The tension is finally relieved after Stella returns. For a brief moment the two girls stare at each other, causing the audience to wonder how Stella will react to the unexpected guest, but they then both embrace lovingly. Once they start talking it is quite a tense situation, especially when the audience see Blanche searching around frantically for another drink, purposely hiding the fact she’s had one already so causing dramatic irony as the audience knows that Blanch already knows where the drinks are kept.
Throughout their whole conversation, the girls are uneasy, Blanche’s glass ‘shakes in her hand’, and she talks ‘vaguely’ and ‘abruptly’, and tamps ‘nervously’ on her cigarette. Stella speaks ‘uncomfortably’ and feels ‘embarrassed’ at points, but both girls manage to keep themselves together until Blanche starts slipping, as she lets the cat out of the bag. Blanche then starts to speak in an ‘uneasy rush’, and ‘begins to shake with intensity’, while Stella ‘turns anxious’. Blanche’s long, almost speech like, outburst is probably the most intense part of scene one. Blanche speaks irrationally, playing out the situations she’s been in to Stella using voices and detailed descriptions, ‘..struggle for breath and bleeding..’, ‘..sickness and dying..’ etc. She repeats herself to create a bigger impact, ‘I saw! Saw! Saw!’, and Tennessee Williams probably had her moving about the room with big hand gestures to increase the intensity of the moment.

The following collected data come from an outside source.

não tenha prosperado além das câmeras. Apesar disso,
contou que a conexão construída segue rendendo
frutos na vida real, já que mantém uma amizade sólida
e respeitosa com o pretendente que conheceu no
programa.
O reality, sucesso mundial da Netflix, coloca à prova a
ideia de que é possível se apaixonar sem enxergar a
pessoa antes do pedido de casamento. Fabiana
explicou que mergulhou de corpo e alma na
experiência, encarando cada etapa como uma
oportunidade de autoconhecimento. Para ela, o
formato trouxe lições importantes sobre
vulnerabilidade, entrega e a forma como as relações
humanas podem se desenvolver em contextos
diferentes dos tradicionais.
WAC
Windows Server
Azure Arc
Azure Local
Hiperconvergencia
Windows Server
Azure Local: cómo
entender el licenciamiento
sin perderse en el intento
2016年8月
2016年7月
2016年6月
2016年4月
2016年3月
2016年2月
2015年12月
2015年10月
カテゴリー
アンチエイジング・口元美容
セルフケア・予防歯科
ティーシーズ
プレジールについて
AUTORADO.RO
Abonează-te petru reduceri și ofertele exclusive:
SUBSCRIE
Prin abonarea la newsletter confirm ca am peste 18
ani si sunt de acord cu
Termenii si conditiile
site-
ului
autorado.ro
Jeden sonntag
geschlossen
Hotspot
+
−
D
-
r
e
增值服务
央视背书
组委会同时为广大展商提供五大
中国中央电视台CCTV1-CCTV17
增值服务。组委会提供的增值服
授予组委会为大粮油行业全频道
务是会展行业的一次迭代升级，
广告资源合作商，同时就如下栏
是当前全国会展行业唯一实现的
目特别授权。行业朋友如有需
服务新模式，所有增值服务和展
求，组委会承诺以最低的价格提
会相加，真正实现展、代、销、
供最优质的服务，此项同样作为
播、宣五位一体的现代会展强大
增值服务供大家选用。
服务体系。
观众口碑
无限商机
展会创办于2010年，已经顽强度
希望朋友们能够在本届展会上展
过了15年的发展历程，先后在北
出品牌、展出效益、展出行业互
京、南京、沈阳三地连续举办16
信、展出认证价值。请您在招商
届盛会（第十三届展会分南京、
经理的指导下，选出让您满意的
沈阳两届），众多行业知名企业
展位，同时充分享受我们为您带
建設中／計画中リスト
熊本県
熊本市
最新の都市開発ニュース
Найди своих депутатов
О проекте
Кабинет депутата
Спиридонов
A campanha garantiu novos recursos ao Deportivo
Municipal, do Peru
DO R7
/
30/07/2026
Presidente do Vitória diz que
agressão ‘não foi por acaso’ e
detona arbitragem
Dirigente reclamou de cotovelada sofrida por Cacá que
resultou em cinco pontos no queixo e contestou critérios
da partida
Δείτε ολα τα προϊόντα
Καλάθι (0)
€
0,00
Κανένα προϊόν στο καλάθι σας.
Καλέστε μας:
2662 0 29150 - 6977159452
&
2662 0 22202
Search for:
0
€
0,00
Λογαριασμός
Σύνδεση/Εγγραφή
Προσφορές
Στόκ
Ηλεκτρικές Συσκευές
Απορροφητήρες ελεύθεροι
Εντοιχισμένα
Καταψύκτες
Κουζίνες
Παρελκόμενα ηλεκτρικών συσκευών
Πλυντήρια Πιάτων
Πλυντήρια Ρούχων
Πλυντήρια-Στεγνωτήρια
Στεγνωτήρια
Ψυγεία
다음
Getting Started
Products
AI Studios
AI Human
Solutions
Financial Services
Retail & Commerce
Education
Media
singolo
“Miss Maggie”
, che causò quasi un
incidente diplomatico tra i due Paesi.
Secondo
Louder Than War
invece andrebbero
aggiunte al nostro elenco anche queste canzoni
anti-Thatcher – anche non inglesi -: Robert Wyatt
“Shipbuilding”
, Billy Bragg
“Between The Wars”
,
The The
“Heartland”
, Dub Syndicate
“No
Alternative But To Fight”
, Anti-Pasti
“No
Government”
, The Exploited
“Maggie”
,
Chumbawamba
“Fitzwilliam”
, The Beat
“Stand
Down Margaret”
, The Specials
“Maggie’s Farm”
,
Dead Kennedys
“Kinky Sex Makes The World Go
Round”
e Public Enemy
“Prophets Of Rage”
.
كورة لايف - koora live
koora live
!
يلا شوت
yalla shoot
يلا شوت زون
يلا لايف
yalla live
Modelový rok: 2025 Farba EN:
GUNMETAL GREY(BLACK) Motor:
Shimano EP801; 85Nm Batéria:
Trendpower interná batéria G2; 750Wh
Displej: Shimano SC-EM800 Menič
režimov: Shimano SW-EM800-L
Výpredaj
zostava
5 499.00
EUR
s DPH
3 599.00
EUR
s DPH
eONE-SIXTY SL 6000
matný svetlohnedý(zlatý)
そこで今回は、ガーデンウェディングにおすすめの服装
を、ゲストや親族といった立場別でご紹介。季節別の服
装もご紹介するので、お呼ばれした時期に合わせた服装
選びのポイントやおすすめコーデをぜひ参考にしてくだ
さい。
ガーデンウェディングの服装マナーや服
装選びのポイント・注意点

After Blanche finishes her little scene, Stella ‘springing’ up runs to the bathroom in tears. This is all adds to the tension as the audience watches riveted, they then hear Stanley coming up the stairs, and wonder what he would say to having a stranger in the house, and his wife crying in the bathroom? When he finally comes in ‘throwing’ open the screen door he looks at Blanche in such away she has to draw ‘back from his stare’. The situation is an awkward one as the two make small talk without Stella there to introduce. When Stanley reaches for the whisky bottle, he observes it, he can see Blanche has had some. Stanley doesn’t directly accuse Blanche but hints that he knows, after she lies again about ‘rarely’ touching it.

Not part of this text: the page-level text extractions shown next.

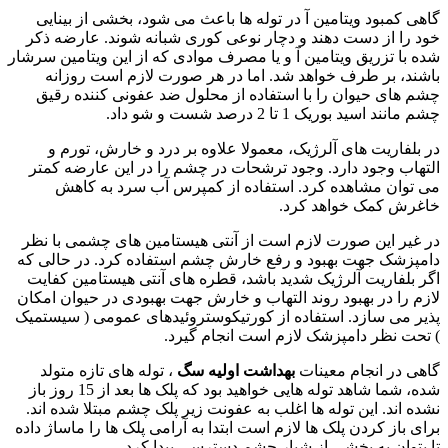
گاهی کمبود ویتامین آ در توله ها باعث می شود، بخشی از بینایی
خود را از دست دهند و دچار نوعی کوری شبانه شوند. عارضه ذکر
شده با تزریق ویتامین آ و یا مصرف موادی که از این ویتامین سرشار
باشند، بر طرف خواهد شد. اما در هر صورت لازم است روزانه
چشم های حیوان را با استفاده از محلول ضد عفونی کننده رقیق
چشم مانند اسید بوریک 1 تا 2 درصد شست و شو داد.
در بلفاریت های آلرژیک، معمولا علاوه بر درد و خارش، تورم و
التهاب وجود دارد. وجود ترشحات در چشم را در این عارضه کمتر
می توان مشاهده کرد. استفاده از کمپرس آب سرد به کاهش
خاغرش کمک خواهد کرد.
در غیر این صورت لازم است از آنتی هیستامین های چشمی با نظر
دامپزشک جهت بهبود و رفع خارش چشم استفاده کرد. در حالی که
اگر بلفاریت آلرژیک شدید باشد، قطره های آنتی هیستامین کفایت
لازم را در بهبود روند التهاب و خارش جهت بهبودی در حیوان امکان
پذیر می سازد. استفاده از کورتیکوستروئیدهای عمومی ( سیستمیک
) تحت نظر دامپزشک لازم است انجام گیرد.
گاهی در انجام معینات
بهداشت اولیه سگ
، توله های تازه متولد
شده، شما شاهد توله هایی خواهید بود که پلک ها بعد از 15 روز باز
نشده اند. این توله ها اغلب به عفونت زیر پلک چشم مبتلا شده اند.
برای باز کردن پلک ها لازم است ابتدا به آرامی پلک ها را ماساژ داده
تا بتوان به بخشی از شیار چشم دسترسی پیدا کرد.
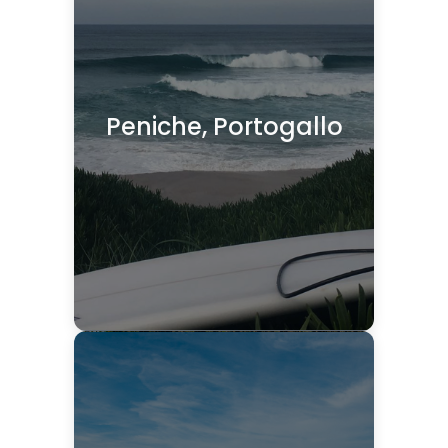
Peniche, Portogallo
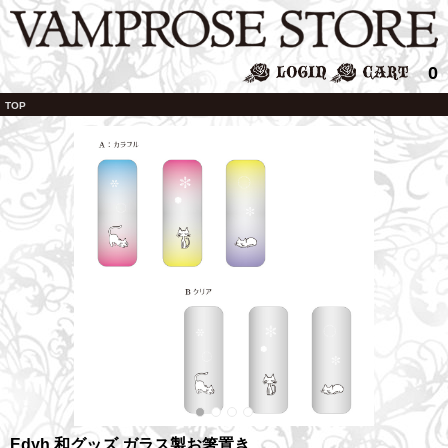
0
TOP
Edyh 和グッズ ガラス製お箸置き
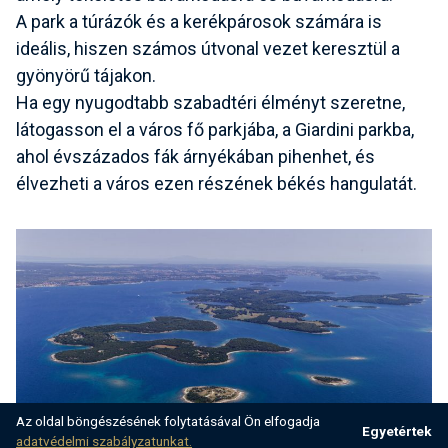
A park a túrázók és a kerékpárosok számára is
ideális, hiszen számos útvonal vezet keresztül a
gyönyörű tájakon.
Ha egy nyugodtabb szabadtéri élményt szeretne,
látogasson el a város fő parkjába, a Giardini parkba,
ahol évszázados fák árnyékában pihenhet, és
élvezheti a város ezen részének békés hangulatát.
Az oldal böngészésének folytatásával Ön elfogadja
Egyetértek
adatvédelmi szabályzatunkat.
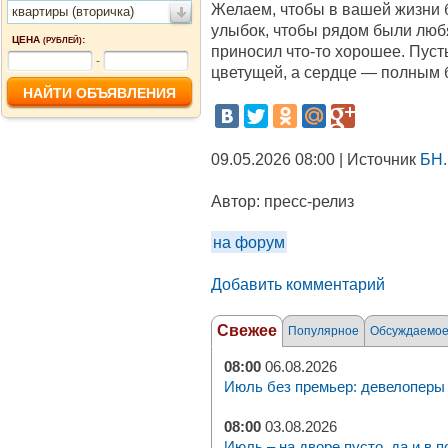
Желаем, чтобы в вашей жизни 
квартиры (вторичка)
улыбок, чтобы рядом были люб
ЦЕНА
:
(РУБЛЕЙ)
приносил что‑то хорошее. Пуст
-
цветущей, а сердце — полным 
09.05.2026 08:00 | Источник
БН.
Автор:
пресс-релиз
на форум
Добавить комментарий
Свежее
Популярное
Обсуждаемо
08:00
06.08.2026
Июль без премьер: девелоперы 
08:00
03.08.2026
Июль – на дворе пусто, да и в п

The two people have an obvious class difference, Blanche teaches English, where as Stanley was ‘never a very good English student’. Stanley sees Blanche as ‘the unrefined type’ where as I’m sure Blanche feels the same about him. However they do already show similarities too, they both reached for the whisky bottle when not comfortable with their new surroundings or company.

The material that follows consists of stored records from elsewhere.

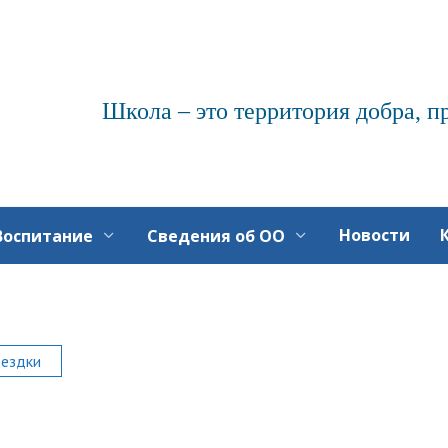
Школа – это территория добра, п
Новости
Воспитание
Сведения об ОО
ездки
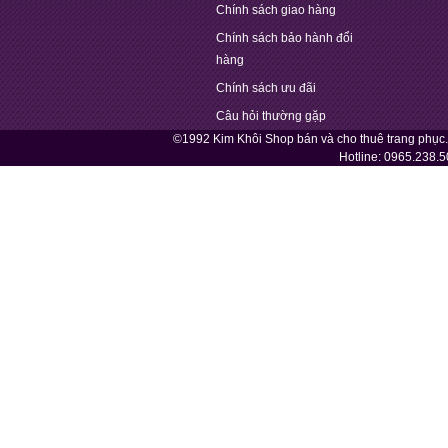
Chính sách giao hàng
Chính sách bảo hành đổi
hàng
Chính sách ưu đãi
Câu hỏi thường gặp
©1992 Kim Khôi Shop bán và cho thuê trang phục
Hotline:
0965.238.5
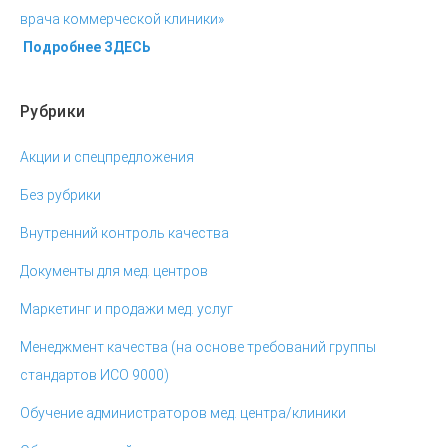
Подробнее ЗДЕСЬ
Рубрики
Акции и спецпредложения
Без рубрики
Внутренний контроль качества
Документы для мед. центров
Маркетинг и продажи мед. услуг
Менеджмент качества (на основе требований группы
стандартов ИСО 9000)
Обучение администраторов мед. центра/клиники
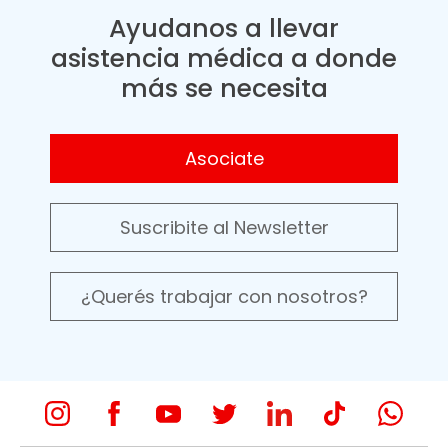
Ayudanos a llevar
asistencia médica a donde
más se necesita
Asociate
Suscribite al Newsletter
¿Querés trabajar con nosotros?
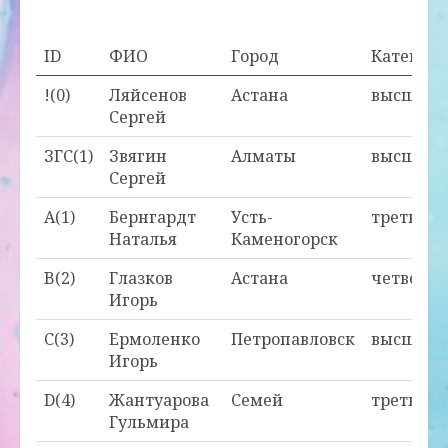
ID
ФИО
Город
Категори
!(0)
Ляйсенов
Астана
высшая
Сергей
ЗГС(1)
Звягин
Алматы
высшая
Сергей
A(1)
Бернгардт
Усть-
третья
Наталья
Каменогорск
B(2)
Глазков
Астана
четверта
Игорь
C(3)
Ермоленко
Петропавловск
высшая
Игорь
D(4)
Жантуарова
Семей
третья
Гульмира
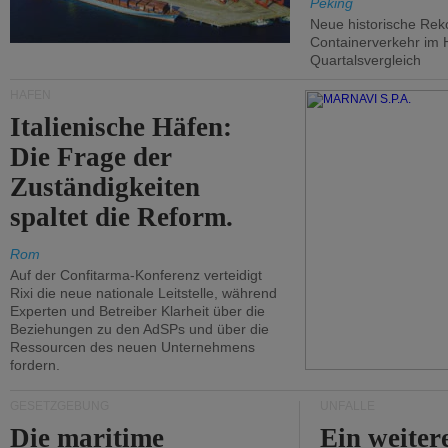
Peking
Neue historische Rek
Containerverkehr im 
Quartalsvergleich
HÄFEN
Italienische Häfen:
Die Frage der
Zuständigkeiten
spaltet die Reform.
Rom
Auf der Confitarma-Konferenz verteidigt
Rixi die neue nationale Leitstelle, während
Experten und Betreiber Klarheit über die
Beziehungen zu den AdSPs und über die
Ressourcen des neuen Unternehmens
fordern.
GESETZGEBUNG
UNFÄLLE
Die maritime
Ein weiter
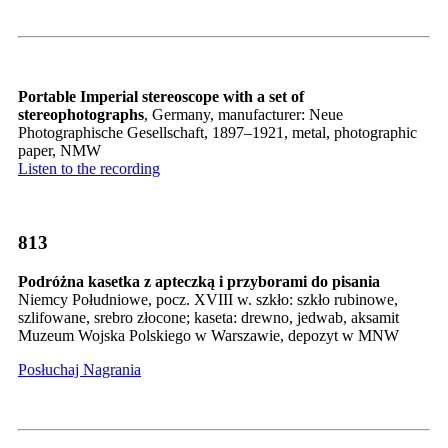
Portable Imperial stereoscope with a set of
stereophotographs
, Germany, manufacturer: Neue
Photographische Gesellschaft, 1897–1921, metal, photographic
paper, NMW
Listen to the recording
813
Podróżna kasetka z apteczką i przyborami do pisania
Niemcy Południowe, pocz. XVIII w. szkło: szkło rubinowe,
szlifowane, srebro złocone; kaseta: drewno, jedwab, aksamit
Muzeum Wojska Polskiego w Warszawie, depozyt w MNW
Posłuchaj Nagrania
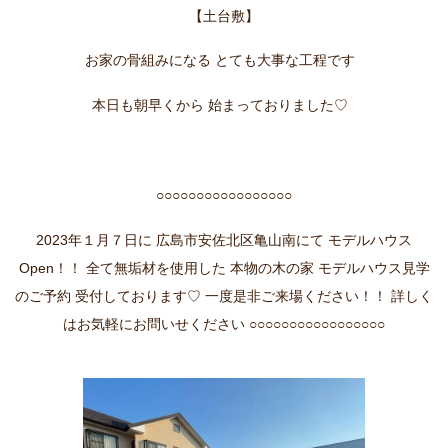
【土台敷】
お家の骨組みになる とても大事な工程です
本日も朝早くから 始まっておりました♡
○○○○○○○○○○○○○○○○○
2023年１月７日に 広島市安佐北区亀山南にて モデルハウス
Open！！ 全て無垢材を使用した 本物の木の家 モデルハウス見学
のご予約 受付しております♡ 一度是非ご来場ください！！ 詳しく
はお気軽にお問いせください ○○○○○○○○○○○○○○○○○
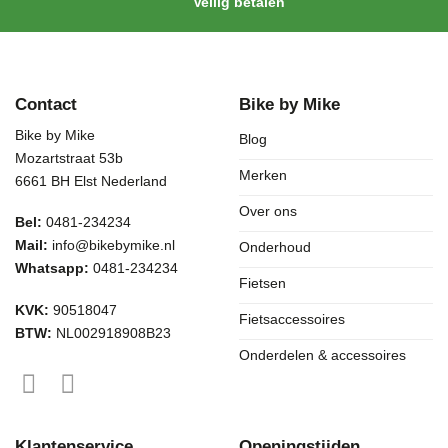
Veilig betalen
Contact
Bike by Mike
Bike by Mike
Blog
Mozartstraat 53b
Merken
6661 BH Elst Nederland
Over ons
Bel:
0481-234234
Mail:
info@bikebymike.nl
Onderhoud
Whatsapp:
0481-234234
Fietsen
KVK:
90518047
Fietsaccessoires
BTW:
NL002918908B23
Onderdelen & accessoires
Klantenservice
Openingstijden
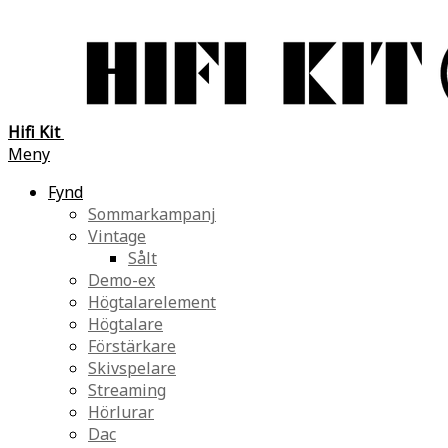
Hifi Kit
Meny
Fynd
Sommarkampanj
Vintage
Sålt
Demo-ex
Högtalarelement
Högtalare
Förstärkare
Skivspelare
Streaming
Hörlurar
Dac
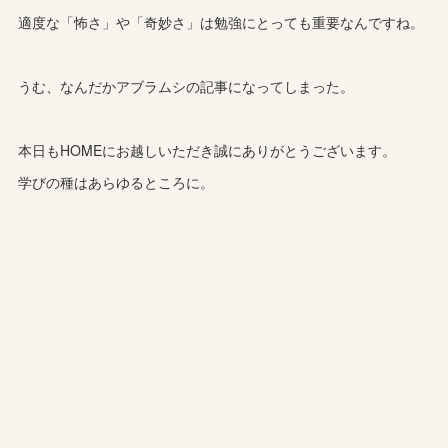
適度な「怖さ」や「奇妙さ」は勉強にとっても重要なんですね。
うむ、なんだかアブラムシの記事になってしまった。
本日もHOMEにお越しいただき誠にありがとうございます。
学びの種はあらゆるところに。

The end of the scene is a very tense one, as it ends in a cliff hanger, leaving the audience in wonder and wanting to find out more. Blanche has revealed that she was once married but the boy died, she then collapses as ‘her head falls on her arms’, in a very dramatic ending. This scene is full of very different characters, the very emotional and dramatic Blanche described to be like a ‘moth’, maybe hinting she’s attracted to danger. The beautiful and quiet Stella who doesn’t quite fit in with the surroundings, and Stanley, a good looking, proud man typical of his surroundings. When put together they cause a lot of tension, and interest as they interact with one another, each having very different personalities. They each also have very different backgrounds and past experiences, which is evident when they speak, causing even more contrast between them and therefore more tension within this first scene as they all meet.